"I’ve had many particular moments with many wines. And I think the amazing thing is that some wines are able to provoke in you a kind of electricity, because you feel, 'Oh my god, this is fantastic.' You realize you opened the right bottle in the right moment.
My approach to wine changed completely when I was able to taste very old wines. It was 1993, and I was working with Domaine Jean-Louis Chave. Gérard [Chave, the owner] was telling me, 'Look, Telmo, what this is.' It was a 1930 Hermitage white. Gérard was trying to explain to me that winemaking was something we have to understand in relative terms. He said: 'My grandfather was not a trained winemaker yet was producing such amazing wines.'
Gérard had turned on the red light outside his cellar, which meant nobody could enter. There were just the two of us, and he was opening, for me, amazing bottles – maybe 10 from the ’20s, ’30s, ’40s, which was very generous.

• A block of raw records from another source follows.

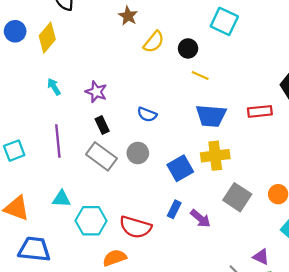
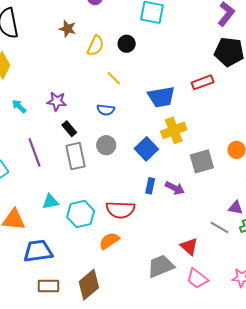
yellow line: (200, 75) -> (114, 78), moved, turned 35
gray rectangle: (101, 156) -> (76, 156), turned 56
gray square: (237, 197) -> (202, 161), turned -35

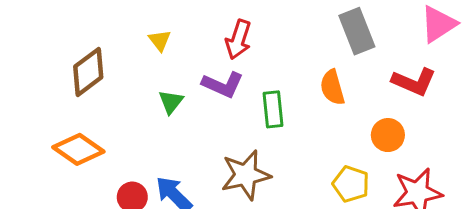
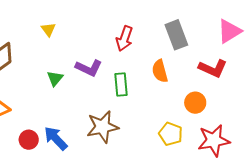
red arrow: (238, 39) -> (124, 38), moved
yellow triangle: (160, 40) -> (48, 29), moved

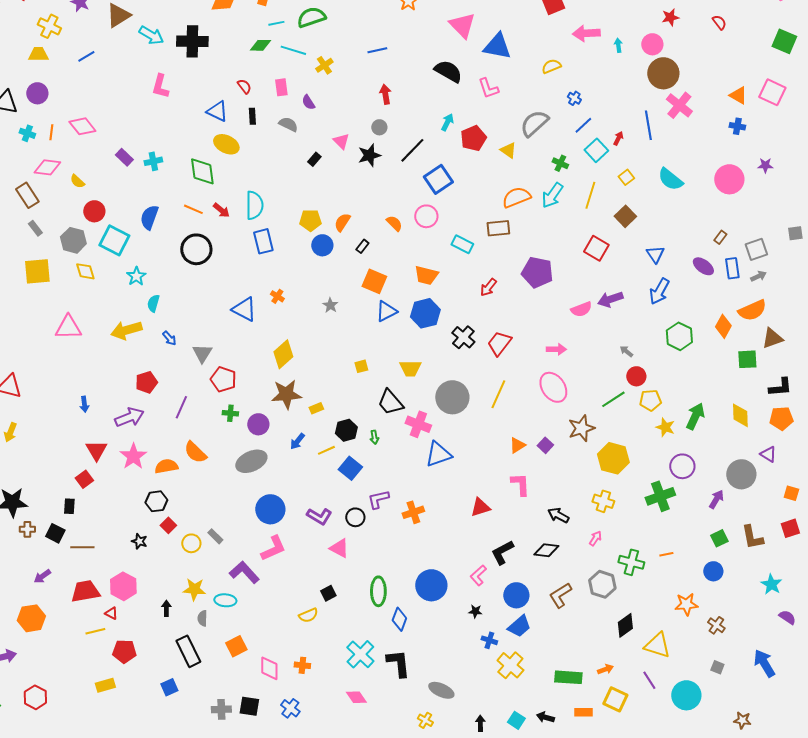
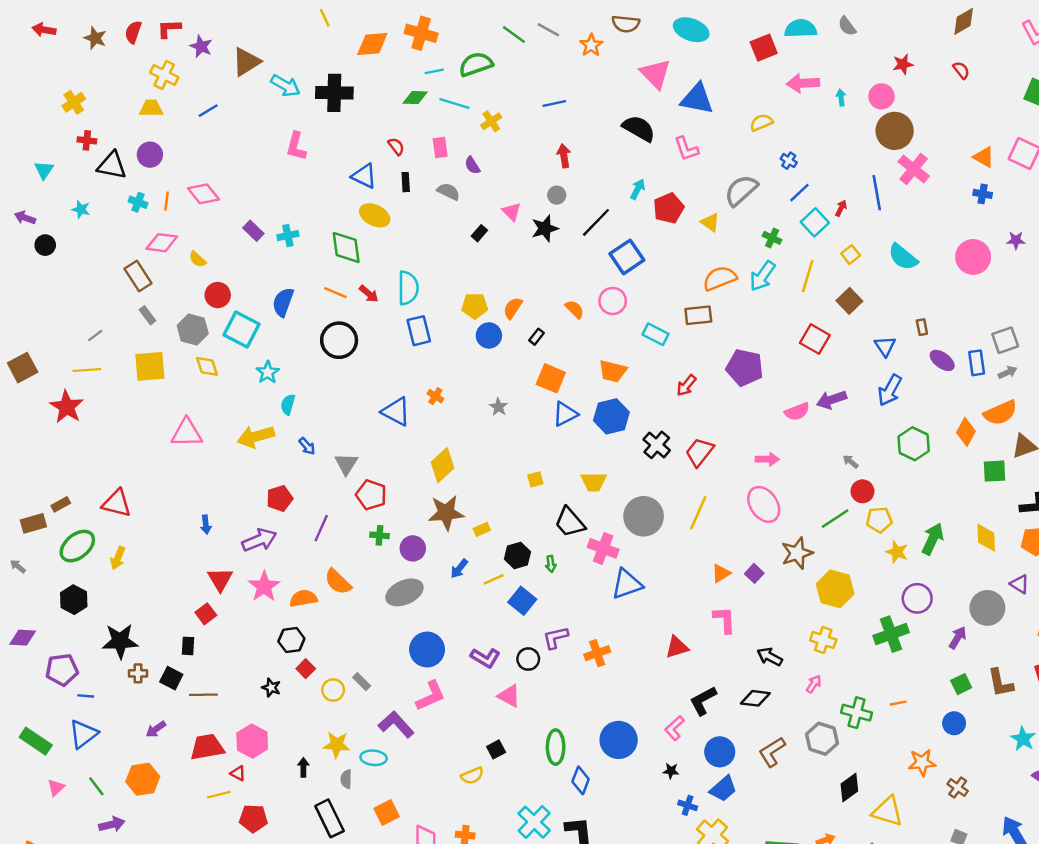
brown rectangle: (720, 237) -> (922, 327), moved, turned -48

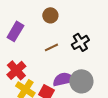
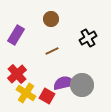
black cross: (80, 42) -> (88, 38), moved

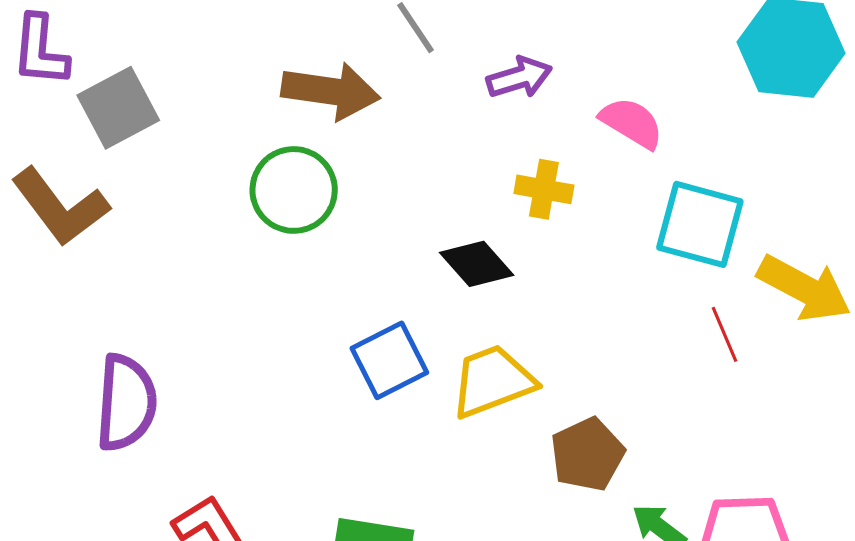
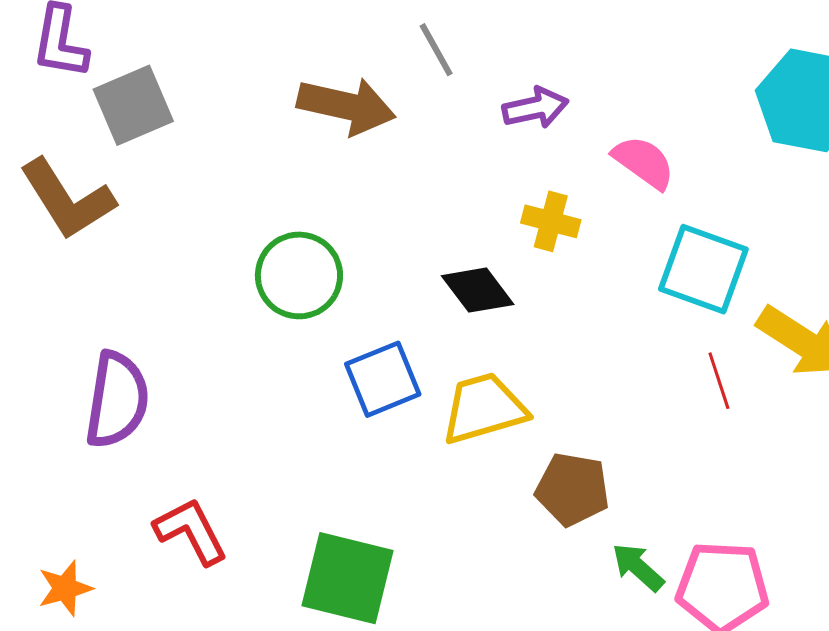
green circle: (294, 190) -> (299, 275), moved
brown pentagon: (587, 454) -> (572, 489), turned 30

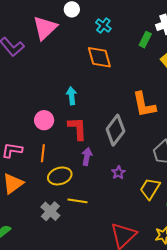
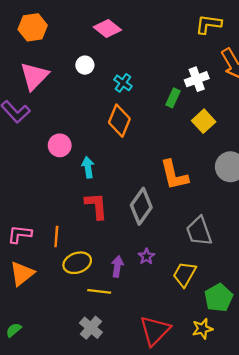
pink triangle: (45, 28) -> (34, 76), moved
orange diamond: (99, 57) -> (119, 121), turned 40
pink circle: (44, 120) -> (60, 145), moved
purple arrow: (87, 156) -> (117, 266), moved
gray cross: (50, 211) -> (91, 328), moved

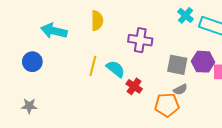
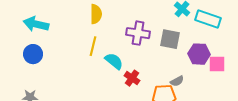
cyan arrow: (54, 31) -> (36, 24), moved
gray square: (177, 65) -> (170, 39), moved
yellow line: (93, 66) -> (93, 46), moved

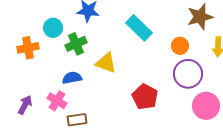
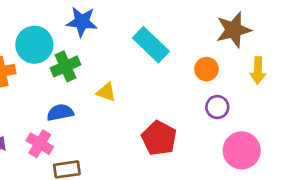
cyan circle: (53, 28) -> (34, 45), size x1.4
yellow triangle: (106, 63) -> (106, 92), size x0.7
purple circle: (188, 74) -> (217, 107), size x0.6

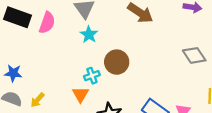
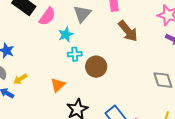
cyan star: (89, 35) -> (66, 35), moved
cyan cross: (92, 76) -> (75, 54), moved

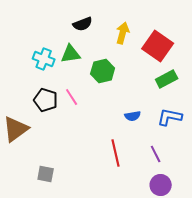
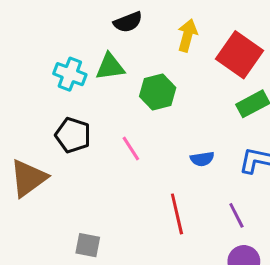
pink line: (72, 97) -> (131, 148), moved
gray square: (46, 174) -> (88, 245), moved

He was showing me that in the end, Chave was a place, was a history, and he himself was not important. What was important was 400 years of ancestors, and people loving a place and making amazing wine. For me, that was great … to love what you do with a lot of simplicity. It’s magic, no?
In the end, winemakers, wine producers, we are not artists. We are repeating some gestures and we have to understand that it’s our ancestors who discovered everything. They discovered the places, they decided what to plant where, they discovered how to fine the wines, how to protect the wines, how to rack the wines…
When you respect this, you can’t think, 'Oh my god, I’m fantastic because I’m very clever.' If you do, I think that’s stupid."